Over time I am more and more convinced that substrate health and cleanliness plays a greater role than most suspect.

When I remove a patch of plants for trimming I take that opportunity to give that area a good vacuum. And every so often I remove every plant and do a whole tank thorough vac.

Interestingly I find a direct correlation between substrate cleanliness and TDS . If I see TDS rising a good substrate vac brings in right down. And in my tank the lower the TDS the easier things are.

If the substrate is dirty you can try all the fert levels in the world and it won't fix it. What usually works better is some good old fashioned elbow grease.
 
Yep I do the same thing. When I notice dirty substrate I know I am in need of a good clean. Algae usually follows closely behind...
One problem I have been having is letting my tank get too dense. It looks good, sure, but it is far harder to clean between all those plants and you get a lot of leaf decay on the lower leaves when they get no light, flow, etc
 
Yep I do the same thing. When I notice dirty substrate I know I am in need of a good clean. Algae usually follows closely behind...
One problem I have been having is letting my tank get too dense. It looks good, sure, but it is far harder to clean between all those plants and you get a lot of leaf decay on the lower leaves when they get no light, flow, etc
Yep agreed.

I have found that my plants always do best with a little elbow room between the species. When it gets to be too much of jungle plants suffer. Plant mass management is also an active part of the hobby.
 
@GreggZ I swear you’ve detailed this to me already, but I can’t find the info for the life of me, so apologies for making you repeat info. I believe that you’ve said to me that when you do the thorough substrate cleaning and remove all the plants out of the tank, you use tap water for repeated water changes until the substrate is clean. Don’t you have high KH? Switching between your tap water and RO water doesn’t cause any issues for your fish while you’re doing the cleaning, or how do you manage this?
 
@GreggZ I swear you’ve detailed this to me already, but I can’t find the info for the life of me, so apologies for making you repeat info. I believe that you’ve said to me that when you do the thorough substrate cleaning and remove all the plants out of the tank, you use tap water for repeated water changes until the substrate is clean. Don’t you have high KH? Switching between your tap water and RO water doesn’t cause any issues for your fish while you’re doing the cleaning, or how do you manage this?
You have a good memory. I have two levels of "deep" substrate cleaning.

One method is to remove the plants and perform a deep gravel vac. I do that about every four months or so.

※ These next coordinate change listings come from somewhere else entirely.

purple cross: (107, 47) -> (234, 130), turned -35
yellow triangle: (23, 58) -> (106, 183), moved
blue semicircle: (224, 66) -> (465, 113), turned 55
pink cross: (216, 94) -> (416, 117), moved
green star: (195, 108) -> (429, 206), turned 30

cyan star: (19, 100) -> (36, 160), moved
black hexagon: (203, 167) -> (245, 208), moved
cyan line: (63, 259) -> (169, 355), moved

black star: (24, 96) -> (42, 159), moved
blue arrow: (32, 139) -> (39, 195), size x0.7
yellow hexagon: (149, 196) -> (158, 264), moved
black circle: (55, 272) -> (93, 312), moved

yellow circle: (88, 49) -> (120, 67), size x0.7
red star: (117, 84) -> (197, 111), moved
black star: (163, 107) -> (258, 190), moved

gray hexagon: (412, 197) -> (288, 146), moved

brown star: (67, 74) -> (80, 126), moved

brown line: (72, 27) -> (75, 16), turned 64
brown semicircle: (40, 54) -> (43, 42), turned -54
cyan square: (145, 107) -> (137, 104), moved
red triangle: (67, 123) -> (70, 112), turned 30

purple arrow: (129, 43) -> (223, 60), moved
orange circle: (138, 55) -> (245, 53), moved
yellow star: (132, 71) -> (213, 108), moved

That is in addition to regular vacuuming when I pull large groups to trim.

Every few years I do an even deeper clean. I remove all the fish and plants from the tank. Then I run a tap water hose to the tank while I am running the vac at the same time. I basically keep stirring up the substrate and keep the flow on the incoming water to match the outflow. This can go on for hours. You have no idea how much gunk is in there until you actually see it.

When I'm done I drain the tank as far down as possible and refill with RO water. There is a small amount of higher dKH water in the tank, but I just watch my livestock and adjust the CO2 accordingly for a few days. It is such a small percentage of the higher dKH water that the substrate absorbs that pretty quickly and the dKH is back to normal.

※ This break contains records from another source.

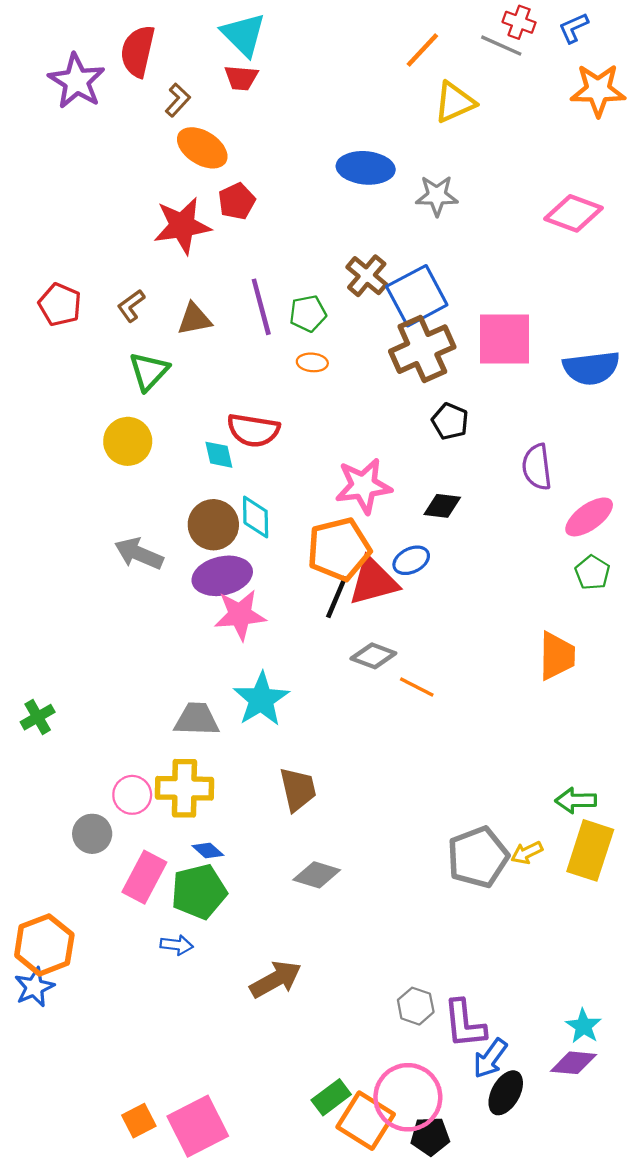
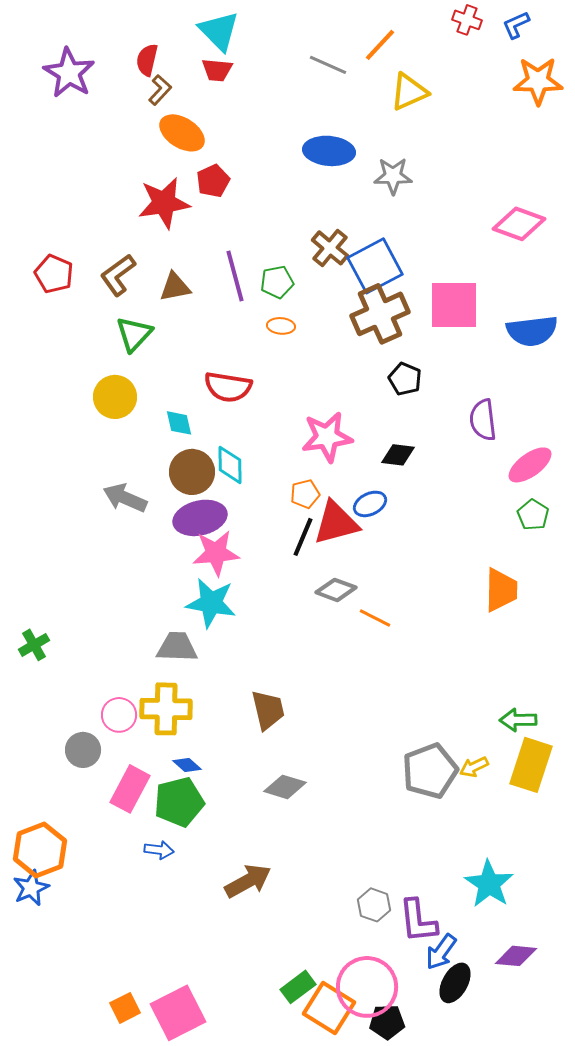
gray line: (501, 46) -> (328, 65), moved
red semicircle: (138, 51) -> (147, 60), moved, size x0.7
pink diamond: (574, 213) -> (519, 224), moved
brown L-shape: (131, 306) -> (118, 275), size x1.4
cyan diamond: (219, 455) -> (179, 423), moved
orange pentagon: (339, 549) -> (305, 494), size x0.5
cyan star: (261, 699) -> (211, 603), moved, turned -30
cyan star: (584, 1026) -> (489, 884), moved, size x1.5

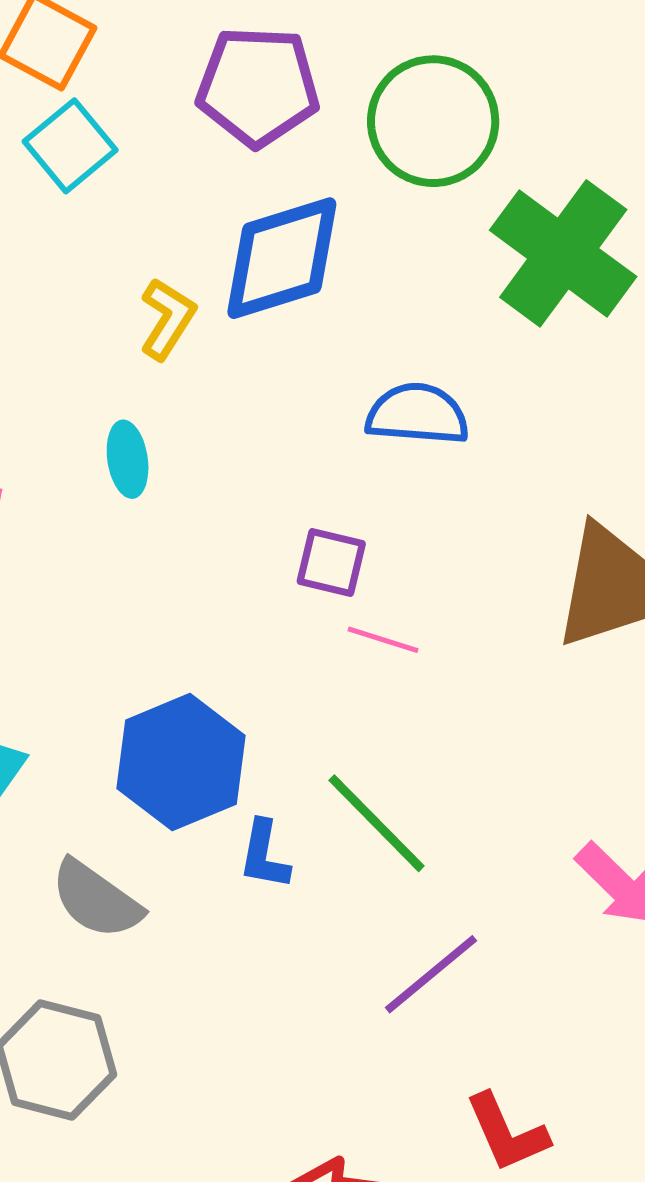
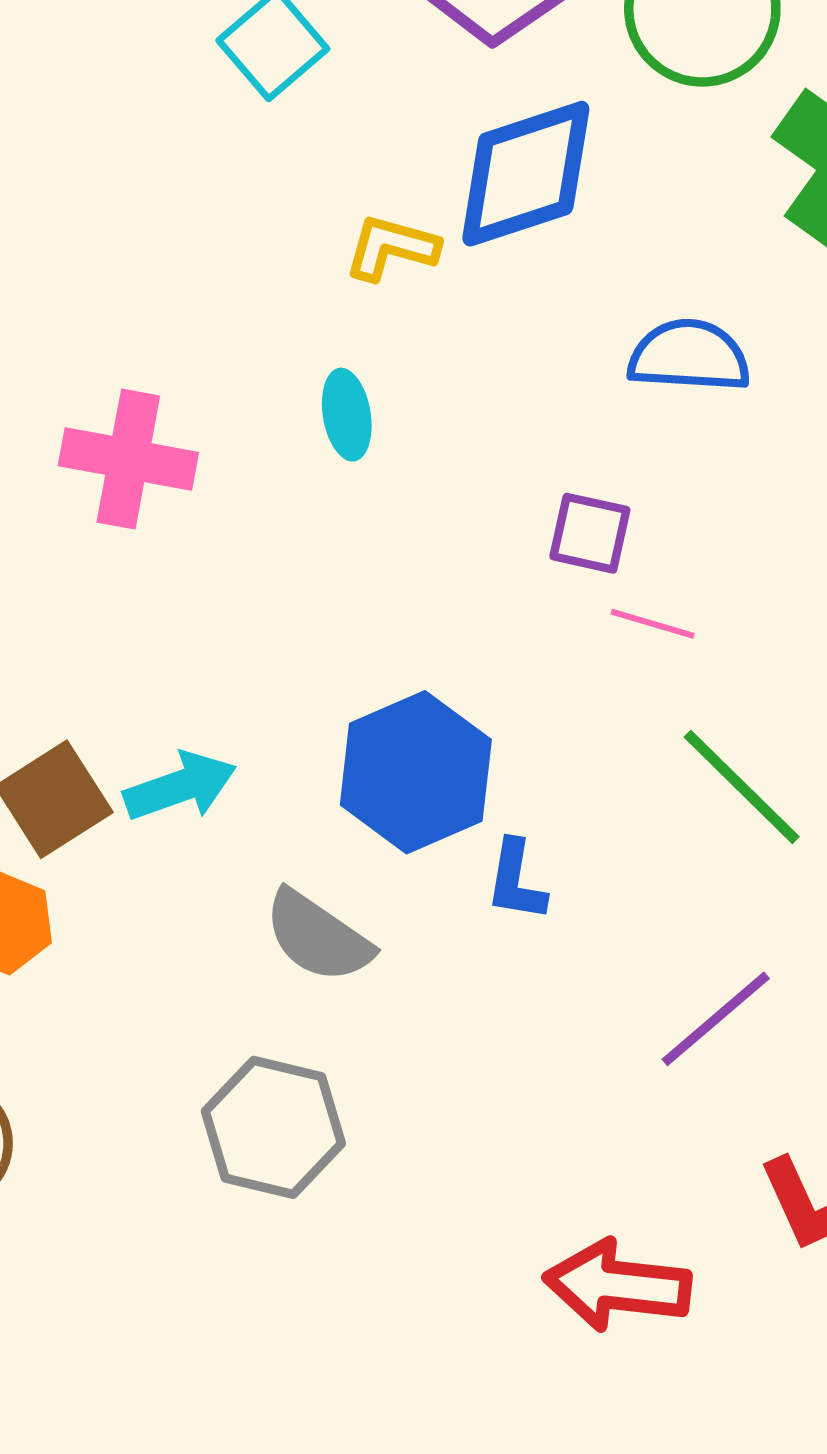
yellow L-shape: (167, 319) -> (391, 248), turned -106
green line: (377, 823) -> (742, 787), moved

This is a BIG project. But I have found after doing so everything about the tank is easier for quite a long time.

I hope that helps.
 
This is a BIG project. But I have found after doing so everything about the tank is easier for quite a long time.

I hope that helps.

This sounds like a good hedge against what many might call "old tank syndrome", where problems are just hard to get rid of issues occur with both plants and algae, more likely due to a buildup of waste in the substrate. I must admit I don't currently do this, but even in my tanks with just shrimp, it is amazing how much waste accumulates down there.
 
sounds like a good hedge against what many might call "old tank syndrome", where problems are just hard to get rid of issues occur with both plants and algae, more likely due to a buildup of waste in the substrate.
Exactly. It likes a complete reset of the tank. After years of build up folks have no idea how much gunk is in there.
 
I've chosen to permanently front load Macros but I'm wondering something. Let's say my tank consumes only, no fish generated nutrients. And I observe my plants seem to be happiest at (made up numbers) 20/10/20. I only want to change water once a week so I need to front load a target that exceeds 20/10/20 and matches the rate of consumption. Correct? So let's say my tank consumes 5ppm of each every week, my target should be 25/15/25? Or will a dip below my tanks optimal not be a problem?

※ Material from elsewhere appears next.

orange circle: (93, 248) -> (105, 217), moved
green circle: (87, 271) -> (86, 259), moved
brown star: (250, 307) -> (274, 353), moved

Thank you for any insight.
 
I doubt you get a measurable amount of consumption uness you have a more sophisticated instrument than drop tests. Even if you do it wont be a static number. The rate of consumption will always be changing relative to the plant mass in the tank. Just dose to a target and forget about plant uptake
 
In my experience, @Burr740's advice is absolutely right. I stressed over calculating my tank's "optimal" consumption and trying to meet that. I just drove myself crazy chasing a number that is variable (and not able to be measured given my hobby grade test kits) and really not that important. Make sure there's enough nutrients and the plants will take what they need.
 
I've chosen to permanently front load Macros but I'm wondering something. Let's say my tank consumes only, no fish generated nutrients. And I observe my plants seem to be happiest at (made up numbers) 20/10/20. I only want to change water once a week so I need to front load a target that exceeds 20/10/20 and matches the rate of consumption. Correct? So let's say my tank consumes 5ppm of each every week, my target should be 25/15/25? Or will a dip below my tanks optimal not be a problem?

Thank you for any insight.
Like Burr and Art said, if you have enough within reason you don't need to get too exact.

That being said some people might do better dosing maybe 1/2 up front then the two more 1/4 doses throughout the week. But that would be a really heavily planted tank, with no fish load, and excellent maintenance. This would be similar to what Marien Sterien does.

In my case my tank generated nutrients pretty much matches the plant uptake. My tank tests almost exactly the same any day of the week, and my TDS is pretty much the same right before and right after a water change. So very stable. And plants like that.
 
Afternoon GreggZ!

Rainbow question for you. It's a bit difficult to see from your photos, but do you keep groups of each type of rainbows or do you keep just a few individuals? If you keep a group, do you find a specific total is best or not matter?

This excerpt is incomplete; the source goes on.